IFM bolsters infra debt team

The Melbourne-based funds manager has added two new hires to its debt team, and hopes to hire two more in the coming months to increase its presence abroad.

Industry Funds Management (IFM), the Australian fund manager owned by 30 superannuation funds, has increased its global infrastructure debt team to 17 with the announcement of two new hires in Melbourne and London.

Linda Cunningham will be a part-time investment director based in Melbourne. She will focus on broad-based debt for all of IFM, part of which will be dedicated to infrastructure debt, according to Robin Miller, global head of infrastructure debt.

Hannah Lindberg will be based in London as a Europe-focused investment analyst, and she will be focused solely on infrastructure debt, Miller said. Cunningham started this week, and Lindberg will start June 24.

Prior to their appointments, Cunningham and Lindberg’s experience was primarily in the lending and banking universe.
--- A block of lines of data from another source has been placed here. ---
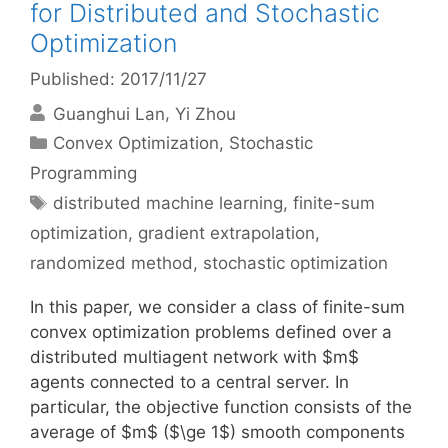
for Distributed and Stochastic
Optimization
Published: 2017/11/27
Guanghui Lan
Yi Zhou
Categories
Convex Optimization
,
Stochastic
Programming
Tags
distributed machine learning
,
finite-sum
optimization
,
gradient extrapolation
,
randomized method
,
stochastic optimization
In this paper, we consider a class of finite-sum
convex optimization problems defined over a
distributed multiagent network with $m$
agents connected to a central server. In
particular, the objective function consists of the
average of $m$ ($\ge 1$) smooth components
Cunningham has 27 years’ experience and was most recently chief manager for commercial lending at AMP Capital, where she worked for about two years. Lindberg also worked at Barclays for three years, most recently as the vice president for its restructuring business support sector.

Cunningham and Lindberg’s addition bring IFM’s infrastructure debt team to 17 people, with 14 in Australia, and three in London, Miller told Infrastructure Investor. The team is expecting to hire at least two more people in the coming months – one addition to London and one in New York, Miller revealed.

“My personal mandate is to lead a global team,” Miller said.

IFM’s infrastructure debt business is run entirely separately from its infrastructure equity team, in order to ensure the firm has no conflict of interest, Miller insisted. IFM’s infrastructure debt team hardly ever underwrites the debt for the equity team’s investments, Miller said.

IFM’s infrastructure debt team provides loans for infrastructure projects at an annual interest rate of between 1.5 percent and 5 percent, with a maturation time of between five and 20 years, depending on the specific needs of the project, Miller said. In essence, Miller likes to consider infrastructure debt as a replacement for sovereign bonds for IFM’s clients.

“It may seem boring in the investment world because it’s low-risk, but that’s what we want,” Miller said. “We will always put risk management before returns.”

The IFM debt investment team has about A$15 billion (€11 billion; $14 billion) in assets under management overall, and about A$2 billion of that is infrastructure debt, Miller said.

Although most of that remains in Australia, IFM anticipates a higher rate of growth internationally, Miller added.